How to Create a Voronoi Treemap in Tableau with Viz Extensions
- Bernard Kilonzo
- 2 minutes ago
- 2 min read

Overview
A Voronoi treemap is a type of data visualization that combines the concepts of treemaps (which show hierarchical data) with Voronoi diagrams (which partition space based on proximity). Instead of using rectangular sections like a traditional treemap, a Voronoi treemap creates irregularly shaped cells that proportionally represent different data elements.
Example of Voronoi Treemap

Step-by-Step Guide
To create a Voronoi treemap in Tableau. Add the Voronoi treemap viz extension by going to the Marks card and select Add Extension.

On the pop-up window - go to the search bar and search “Voronoi”.

Select Voronoi treemap by LaDataViz and open it.
Notice the changes on the marks card and the view.
Note you can purchase the extension to enjoy its full features and capabilities.

In this example using the Sample – Superstore dataset, I am going to create a simple Voronoi diagram by dragging State to the color and detail shelf then add Sales to the size shelf.
This creates a Voronoi diagram allowing users to compare Sales proportions at a glance.
Note the area size in the Voronoi treemap is proportional to the Sales generated by the State.

Using the same technique, you can visualize hierarchical data (such as: Category >> Sub-Category) by.
Dragging Category to the detail and color shelf.
Next add Sub-Category to the detail shelf.
And Sales to the size shelf.
This creates a Voronoi treemap as shown below.

Formatting Voronoi Treemap
There are several ways you can format your Voronoi treemap in Tableau using the Format Extension option.

Some of the formatting options available include.
Changing the Shape Type of the viz.
Choosing the appropriate color palette as well as displaying the legend on the viz.
Customizing the labels.
Customizing the background color as well as the width and height of the viz.
Here are some of the Shape Types you can use to represent your data.
Ellipse

Triangle

Rectangle

Square

Conclusion
Voronoi treemaps offer a visually engaging and intuitive way to represent hierarchical data, making complex relationships more accessible and interpretable.

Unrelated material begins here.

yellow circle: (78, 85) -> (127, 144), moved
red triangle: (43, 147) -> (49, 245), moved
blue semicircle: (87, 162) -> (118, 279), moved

Their organic, irregular cell structures provide a refreshing alternative to traditional rectangular treemaps, improving readability while maintaining proportional data representation. This unique visualization technique finds applications in business analytics, scientific research, urban planning, and digital design, helping users uncover insights in an efficient and aesthetically pleasing manner. As data visualization continues to evolve, Voronoi treemaps stand out as a powerful tool for presenting intricate datasets with clarity and impact.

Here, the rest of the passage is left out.